┌─ Listed entries
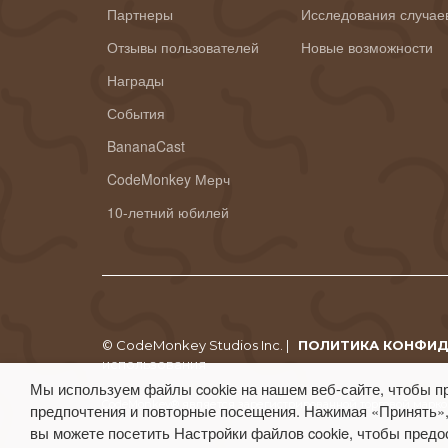
Партнеры
Исследования случае
Отзывы пользователей
Новые возможности
Награды
События
BananaCast
CodeMonkey Мерч
10-летний юбилей
© CodeMonkey Studios Inc. |
ПОЛИТИКА КОНФИ
использования
Мы используем файлы cookie на нашем веб-сайте, чтобы п
CodeMonkey® является зарегистрированной торговой маркой
предпочтения и повторные посещения. Нажимая «Принять»,
вы можете посетить Настройки файлов cookie, чтобы предо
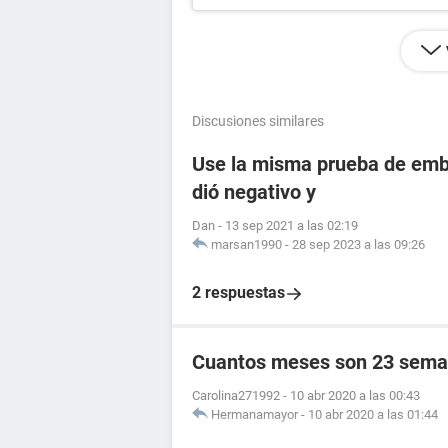
Discusiones similares
Use la misma prueba de emba
dió negativo y
Dan
-
13 sep 2021 a las 02:19
marsan1990
-
28 sep 2023 a las 09:26
2 respuestas
Cuantos meses son 23 sema
Carolina271992
-
10 abr 2020 a las 00:43
Hermanamayor
-
10 abr 2020 a las 01:44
└─
From the line containing "использования" to the final line above, both included, transcribe every line exactly and leave all pictures out.

_Exercise result_
использования
Мы используем файлы cookie на нашем веб-сайте, чтобы п
CodeMonkey® является зарегистрированной торговой маркой
предпочтения и повторные посещения. Нажимая «Принять»,
вы можете посетить Настройки файлов cookie, чтобы предо
Discusiones similares
Use la misma prueba de emba
dió negativo y
Dan
-
13 sep 2021 a las 02:19
marsan1990
-
28 sep 2023 a las 09:26
2 respuestas
Cuantos meses son 23 sema
Carolina271992
-
10 abr 2020 a las 00:43
Hermanamayor
-
10 abr 2020 a las 01:44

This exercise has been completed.